Por su parte, de los críticos de tales medidas, destaca Clemente Villaseñor, articulista de La Patria. En su opinión, tal reglamento era contrario a la Constitución, además de atentatorio de las leyes liberales y sociales, toda vez que “a nadie se le puede impedir que emprenda un trabajo útil y honesto, ni ponerle trabas respecto del lugar y de tiempo.” Agregó este escritor que sus protestas iban también contra los avisos semanales respecto al número y nombre de los empleados y jicareros, así como contra la eliminación de bancas y asientos en los locales, sin dejar de lado el asunto de la renovación de la patente anual; enfatizaría, por supuesto, que todo ello no implicaba defender al pulque, sino apelar al respeto del derecho, mismo que en ese momento era motivo de un ultraje flagrante. ¿Por qué el gobierno mostraba una marcada hostilidad contra uno de sus giros más rentables? ¿Por qué se atacaba una actividad y una bebida que no tenía nada de inmoral, nefasta o perjudicial, y sí mucho de agradable, proteínico y curativo? Además, si se trataba de corregir un supuesto mal, las acciones pertinentes no eran las de la represión, sino las de la educación.

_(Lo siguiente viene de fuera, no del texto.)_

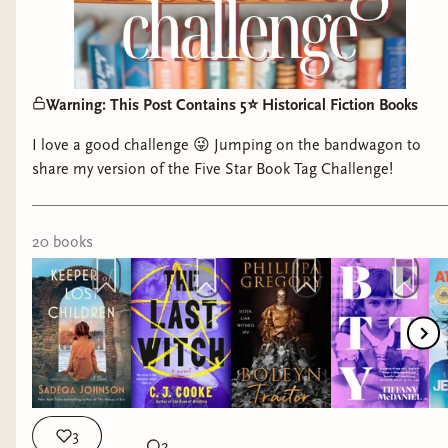
Warning: This Post Contains 5⭐️ Historical Fiction Books
I love a good challenge 😜 Jumping on the bandwagon to
share my version of the Five Star Book Tag Challenge!
20
book
s
3
2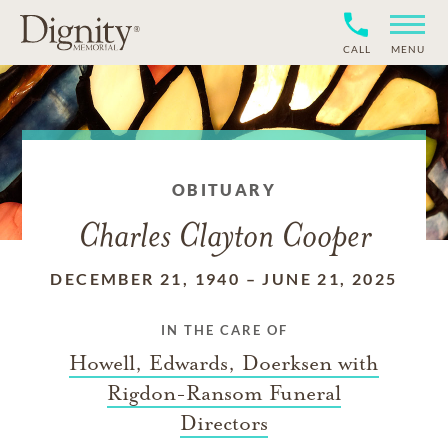
CALL
MENU
OBITUARY
Charles Clayton Cooper
DECEMBER 21, 1940
–
JUNE 21, 2025
IN THE CARE OF
Howell, Edwards, Doerksen with
Rigdon-Ransom Funeral
Directors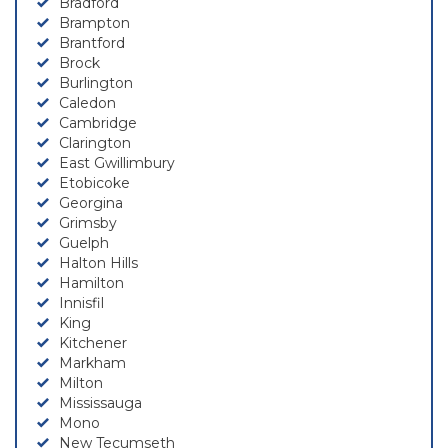
Bradford
Brampton
Brantford
Brock
Burlington
Caledon
Cambridge
Clarington
East Gwillimbury
Etobicoke
Georgina
Grimsby
Guelph
Halton Hills
Hamilton
Innisfil
King
Kitchener
Markham
Milton
Mississauga
Mono
New Tecumseth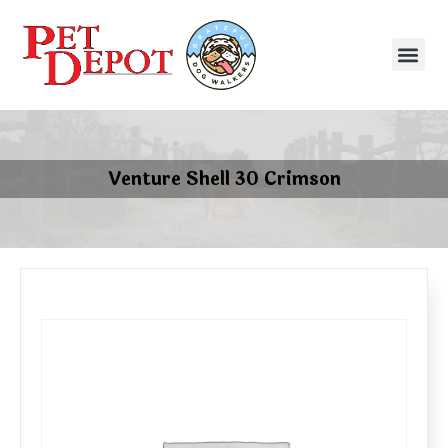
Venture Shell 30 Crimson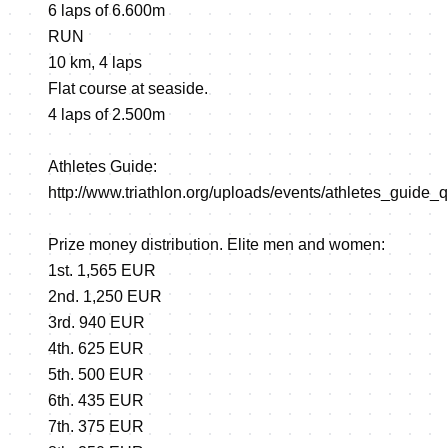
6 laps of 6.600m
RUN
10 km, 4 laps
Flat course at seaside.
4 laps of 2.500m
Athletes Guide:
http://www.triathlon.org/uploads/events/athletes_guide_q
Prize money distribution. Elite men and women:
1st. 1,565 EUR
2nd. 1,250 EUR
3rd. 940 EUR
4th. 625 EUR
5th. 500 EUR
6th. 435 EUR
7th. 375 EUR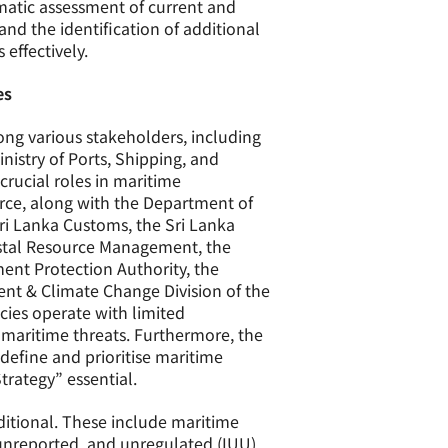
matic assessment of current and
and the identification of additional
effectively.
es
mong various stakeholders, including
inistry of Ports, Shipping, and
 crucial roles in maritime
orce, along with the Department of
Sri Lanka Customs, the Sri Lanka
astal Resource Management, the
ment Protection Authority, the
ent & Climate Change Division of the
ncies operate with limited
 maritime threats. Furthermore, the
 define and prioritise maritime
trategy” essential.
ditional. These include maritime
 unreported, and unregulated (IUU)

Sólo la educación podía transformar los hábitos y las costumbres, cualquiera que fueran.
Una vez más, el pulque salió bien librado, al extremo de que en 1891 los hacendados productores se organizaron en la Compañía Expendedora de Pulques, no sólo para tratar de incentivar su industria, sino también para asegurar el control de todos los expendios ubicados en la gran y antigua Tenochtitlan. Conviene precisar que en 1911, mientras el país se sumía en la gesta revolucionaria contra Porfirio Díaz, dicha Compañía montaba laboratorios para analizar las propiedades de los aguamieles y pulques, con el propósito de utilizarlos en diversos productos de limpieza y medicinales, entre otros.
No lo lograron. Y tampoco evitaron la debacle que les impuso el grupo armado dirigido por Venustiano Carranza. En efecto, con la entrada de las huestes obregonistas a la capital de la República en agosto de 1914, vino también la prohibición de introducir el pulque a ésta, con el objetivo de disminuir su “nefando consumo entre la clase popular” y evitar desórdenes con las tropas.
Aunque en un inicio la disposición se mantuvo alrededor de dos meses, los daños económicos fueron considerables para los hacendados, jornaleros, comerciantes, empresas ferrocarrileras y el propio fisco, que tenía en el ramo una de sus principales aportaciones. En su libro El rey del pulque, Mario Ramírez Rancaño asegura que tal prohibición se repitió de diciembre de 1915 a mayo de 1916, ahora para disminuir los perjuicios de una epidemia de tifo.
A partir de ahí, los daños se multiplicaron y ya no se detuvo la caída, y menos cuando los gobiernos constitucionalistas hicieron suya la bandera antialcohólica, montando con ella parte importante de sus campañas contra los porfiristas, los huertistas y demás elementos del llamado “mal gobierno.” Adujeron que el consumo de alcohol, las corridas de toros y los juegos de azar, eran algo nocivo que se tenía que combatir para alcanzar, por fin, el sueño del progreso. Culpable de crímenes, vejaciones, violencia y explotación, el pulque en específico era una bebida maldita -afirmó José Vasconcelos-, a la que había que destruir si se quería salvar a la población del centro de México.
De entonces a la fecha, es cierto que no han faltado los esfuerzos para reivindicar al pulque, pero casi todos han terminado en fracaso debido a circunstancias tan diversas, que pueden ir desde cuestiones “secundarias” como el cambio en el gusto por la bebida, la burocracia oficial, la rápida corrupción del producto, hasta asuntos relevantes como el reparto agrario, la decadencia de los magueyales y la falta de inversiones estructuradas y alejadas del interés político inmediatista.